Each year, Historic New England awards one Herbert and Louise Whitney Fund Community Preservation Grant to a small to medium-size heritage preservation organization in each New England state.

Image of conservation work for Lost Murals CPG project
Preliminary conservation work underway on the Lost Mural in August of 2020. Courtesy of Friends of the Lost Mural.

The grants support projects that save and share their communities’ diverse heritage as part of telling the whole story of New England. This year, Historic New England awarded grants of $1,250 to the following six organizations.

Westport Museum for History and Culture
The grant supports cataloguing and creating a finding aid for the organization’s Adams Family Collection. The collection contains significant artifacts, photos, and ephemera related to 300 years of the town’s history, including resources on slavery in Fairfield County.

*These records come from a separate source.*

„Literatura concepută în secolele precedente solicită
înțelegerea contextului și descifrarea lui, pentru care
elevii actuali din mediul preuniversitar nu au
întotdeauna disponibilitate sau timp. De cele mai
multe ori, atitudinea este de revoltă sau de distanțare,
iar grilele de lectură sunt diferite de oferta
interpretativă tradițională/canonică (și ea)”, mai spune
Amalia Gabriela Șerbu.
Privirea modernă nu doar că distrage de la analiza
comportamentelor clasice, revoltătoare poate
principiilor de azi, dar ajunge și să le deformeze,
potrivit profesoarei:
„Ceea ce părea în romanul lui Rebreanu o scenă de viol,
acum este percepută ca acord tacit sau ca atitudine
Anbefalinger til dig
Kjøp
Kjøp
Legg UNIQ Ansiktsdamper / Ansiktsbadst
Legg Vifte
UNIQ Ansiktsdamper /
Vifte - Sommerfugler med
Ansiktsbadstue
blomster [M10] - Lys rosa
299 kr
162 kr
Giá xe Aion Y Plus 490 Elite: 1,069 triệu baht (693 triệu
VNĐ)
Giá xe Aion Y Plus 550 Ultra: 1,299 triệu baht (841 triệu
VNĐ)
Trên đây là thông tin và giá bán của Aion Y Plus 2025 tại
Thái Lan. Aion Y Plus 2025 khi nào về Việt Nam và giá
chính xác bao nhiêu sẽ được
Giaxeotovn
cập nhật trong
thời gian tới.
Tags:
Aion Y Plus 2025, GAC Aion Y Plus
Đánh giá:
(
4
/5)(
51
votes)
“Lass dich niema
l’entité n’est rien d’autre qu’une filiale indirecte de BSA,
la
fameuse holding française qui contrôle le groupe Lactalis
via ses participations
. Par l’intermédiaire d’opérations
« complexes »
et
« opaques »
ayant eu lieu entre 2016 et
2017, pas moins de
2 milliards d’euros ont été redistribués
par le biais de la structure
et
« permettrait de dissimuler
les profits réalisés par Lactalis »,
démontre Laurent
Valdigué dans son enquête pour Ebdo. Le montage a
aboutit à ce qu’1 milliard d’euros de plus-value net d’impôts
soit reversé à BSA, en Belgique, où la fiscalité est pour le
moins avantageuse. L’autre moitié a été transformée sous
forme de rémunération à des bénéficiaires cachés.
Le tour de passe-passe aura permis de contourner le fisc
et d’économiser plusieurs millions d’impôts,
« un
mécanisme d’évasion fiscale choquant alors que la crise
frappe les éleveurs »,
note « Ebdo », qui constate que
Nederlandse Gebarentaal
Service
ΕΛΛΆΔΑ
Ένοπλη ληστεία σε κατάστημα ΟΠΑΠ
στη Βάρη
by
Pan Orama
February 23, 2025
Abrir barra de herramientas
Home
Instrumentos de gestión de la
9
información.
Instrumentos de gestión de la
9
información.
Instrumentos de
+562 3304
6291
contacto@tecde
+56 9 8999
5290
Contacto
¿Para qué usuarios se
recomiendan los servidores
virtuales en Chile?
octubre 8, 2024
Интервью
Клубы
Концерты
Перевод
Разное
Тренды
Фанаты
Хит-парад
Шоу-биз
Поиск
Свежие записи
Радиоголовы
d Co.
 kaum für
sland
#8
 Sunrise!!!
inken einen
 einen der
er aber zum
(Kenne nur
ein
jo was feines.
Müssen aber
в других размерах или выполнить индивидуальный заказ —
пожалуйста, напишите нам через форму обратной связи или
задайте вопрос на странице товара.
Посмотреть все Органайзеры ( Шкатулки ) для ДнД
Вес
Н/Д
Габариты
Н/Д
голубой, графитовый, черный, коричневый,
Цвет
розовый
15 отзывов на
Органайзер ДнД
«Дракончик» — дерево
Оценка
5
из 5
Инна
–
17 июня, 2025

In addition to cataloguing the Adams collection, a consulting archivist will create a resource guide for all slavery-related materials in the museum archives, using the Adams material as a starting point. The guide will be publicly accessible on Connecticut Collections through the state library for public access.

Phippsburg Historical Society
The grant supports creating interpretive banners and related public outreach tools to be installed outside the society’s building that is currently being converted into the Phippsburg Fishermen’s Museum. While interior renovations and exhibit development continue, the exterior banners will provide an outdoor exhibition and encourage interest in the stories of the area’s fishing community, which include the story of the mixed-race residents of Malaga Island who were forcibly removed from the island by the state in 1912.

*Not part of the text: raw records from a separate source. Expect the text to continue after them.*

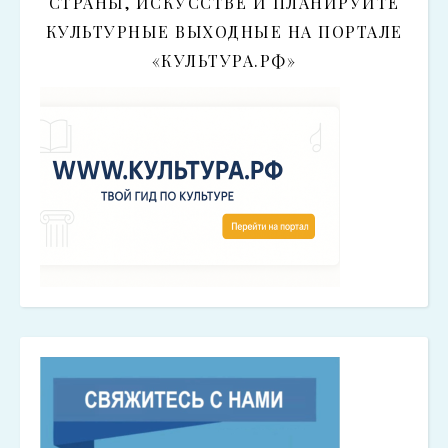
СТРАНЫ, ИСКУССТВЕ И ПЛАНИРУЙТЕ
КУЛЬТУРНЫЕ ВЫХОДНЫЕ НА ПОРТАЛЕ
«КУЛЬТУРА.РФ»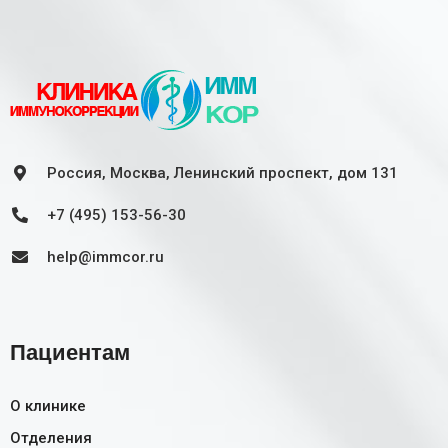
Россия, Москва, Ленинский проспект, дом 131
+7 (495) 153-56-30
help@immcor.ru
Пациентам
О клинике
Отделения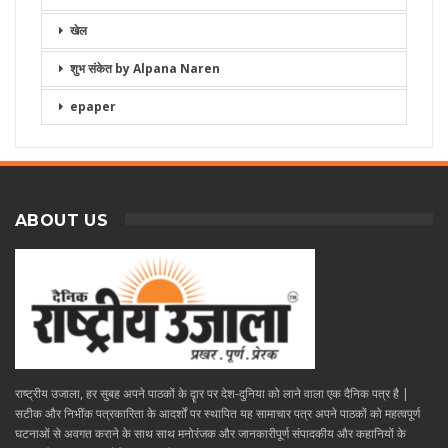
खेल
शुभ संकेत by Alpana Naren
epaper
ABOUT US
राष्ट्रीय उजाला, हर सुबह अपने पाठकों के दॄार पर देश-दुनिया को लाने वाला एक दैनिक पत्र है |
सटीक और निभींक पत्रकारिता के आदर्शों पर स्थापित यह सामाचार पत्र अपने पाठकों को महत्वपूर्ण
घटनाओं से अवगत कराने के साथ साथ मनोरंजक और जानकारीपूर्ण संपादकीय और कहानियों के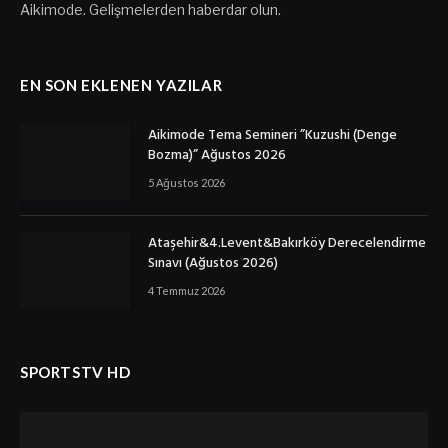
Aikimode. Gelişmelerden haberdar olun.
EN SON EKLENEN YAZILAR
Aikimode Tema Semineri ”Kuzushi (Denge
Bozma)” Ağustos 2026
5 Ağustos 2026
Ataşehir&4.Levent&Bakırköy Derecelendirme
Sınavı (Ağustos 2026)
4 Temmuz 2026
SPORTSTV HD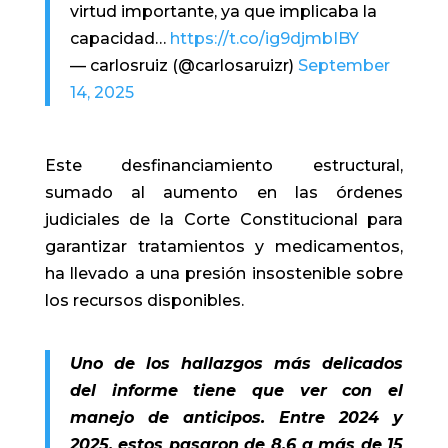
virtud importante, ya que implicaba la
capacidad…
https://t.co/ig9djmbIBY
— carlosruiz (@carlosaruizr)
September
14, 2025
Este desfinanciamiento estructural,
sumado al aumento en las órdenes
judiciales de la Corte Constitucional para
garantizar tratamientos y medicamentos,
ha llevado a una presión insostenible sobre
los recursos disponibles.
Uno de los hallazgos más delicados
del informe tiene que ver con el
manejo de anticipos. Entre 2024 y
2025, estos pasaron de 8,6 a más de 15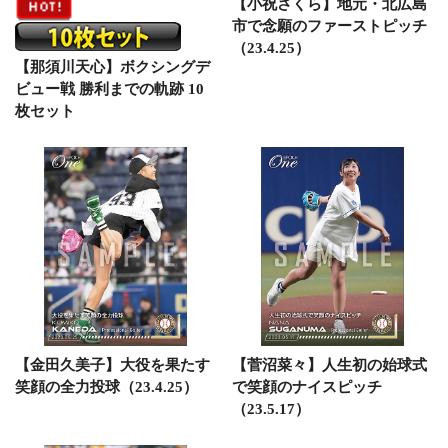
【小祝さくら】地元・北広島
市で念願のファーストピッチ
（23.4.25）
【那須川天心】ボクシングデ
ビュー戦 勝利までの軌跡 10
枚セット
【金田久美子】大役を果たす
【菅沼菜々】人生初の始球式
笑顔の全力投球（23.4.25）
で笑顔のナイスピッチ
（23.5.17）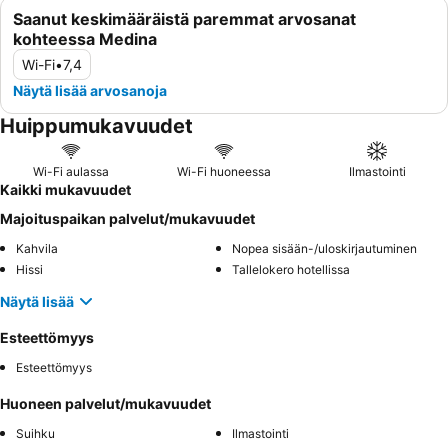
Saanut keskimääräistä paremmat arvosanat
kohteessa Medina
Wi-Fi
•
7,4
Näytä lisää arvosanoja
Huippumukavuudet
Wi-Fi aulassa
Wi-Fi huoneessa
Ilmastointi
Kaikki mukavuudet
Majoituspaikan palvelut/mukavuudet
Kahvila
Nopea sisään-/uloskirjautuminen
Hissi
Tallelokero hotellissa
Näytä lisää
Esteettömyys
Esteettömyys
Huoneen palvelut/mukavuudet
Suihku
Ilmastointi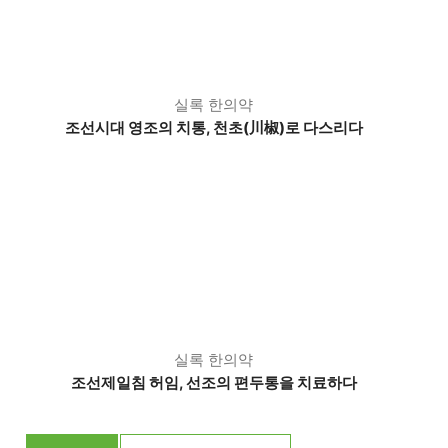
실록 한의약
조선시대 영조의 치통, 천초(川椒)로 다스리다
실록 한의약
조선제일침 허임, 선조의 편두통을 치료하다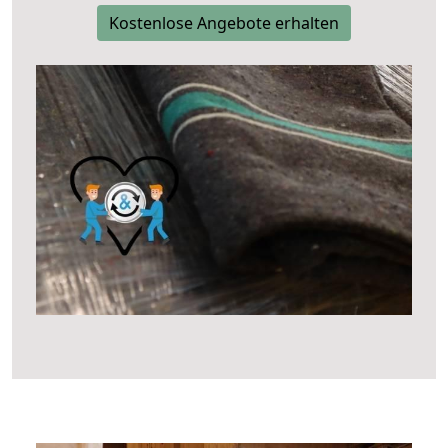
Kostenlose Angebote erhalten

Chinese Historical Society of New England
The grant supports the purchase of archival storage materials and a scanner to begin processing the society’s important collection that documents the history and legacy of Chinese immigration in New England. The society’s collection includes items such as language books, research papers, opera costumes, World War II uniforms, and watercolor and oil paintings, among other items.

Untitled painting by local artist Mong Q. Lee. Courtesy of the Chinese Historical Society of New England.

New Hampshire
Jefferson Historical Society
The grant supports the purchase of PastPerfect collections and contact management software to streamline the society’s acquisition and loan process, cataloguing, donation tracking, and membership program. The collection includes photographs, books, pamphlets, artifacts, and ephemera pertaining to town events and activities. The historical society also plans to inform the public about Jefferson’s Paleo Indian presence, which has been documented by New Hampshire State archaeological leaders and dates back 11,000 years.

Rhode Island
Bristol Historical & Preservation Society
The grant supports collections processing and creating a web presence for the society’s D’Wolf Collection. From 1790 to about 1820, the Bristol-based D’Wolf family brought approximately 12,000 enslaved Africans out of Africa, making them the most active slave-trading family in U.S. history. The web page will present an extensive finding aid of the D’Wolf materials, biographical materials on those involved in the illegal slave trade, genealogies of key slave-trading families, and a list of suggested readings.

Friends of the Lost Mural
The grant supports continuing efforts to clean, stabilize, and restore the original bright colors of a historic synagogue mural that was painted by Lithuanian immigrant artist Ben Zion Black in Burlington’s “Little Jerusalem” neighborhood in 1910. This conservation will allow visitors to the Lost Mural to appreciate not only the mural’s unusual existence in Burlington, but also the vibrancy of the culture that created it.

See a list of previous recipients.

Herbert and Louise Whitney Fund for Community Preservation

The endowment fund that supports Historic New England’s Community Preservation Grants Program is named in honor of Herbert and Louise Whitney to recognize their deep appreciation and love of all things New England, in particular the Bishop family farm in North Woodstock, Connecticut.